EXERCISE GOAL: Which lines in the records below contain the word "ЦЕНТРАЛЬНАЯ"? Copy each of them.

[Page-level text extractions]
'''
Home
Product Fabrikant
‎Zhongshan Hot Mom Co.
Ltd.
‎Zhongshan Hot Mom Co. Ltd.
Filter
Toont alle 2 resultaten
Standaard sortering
'''
'''
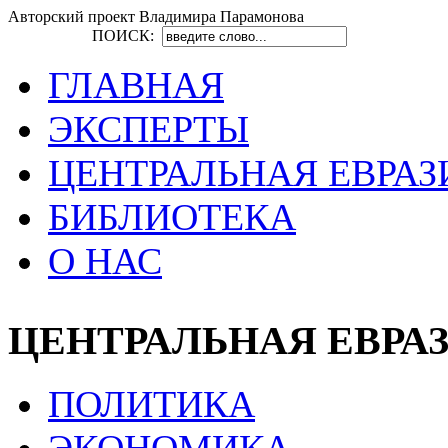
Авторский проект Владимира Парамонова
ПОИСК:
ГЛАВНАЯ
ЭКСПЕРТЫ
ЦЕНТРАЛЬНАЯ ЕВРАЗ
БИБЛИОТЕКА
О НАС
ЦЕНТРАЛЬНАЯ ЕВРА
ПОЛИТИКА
'''
RESPONSE:
ЦЕНТРАЛЬНАЯ ЕВРАЗ
ЦЕНТРАЛЬНАЯ ЕВРА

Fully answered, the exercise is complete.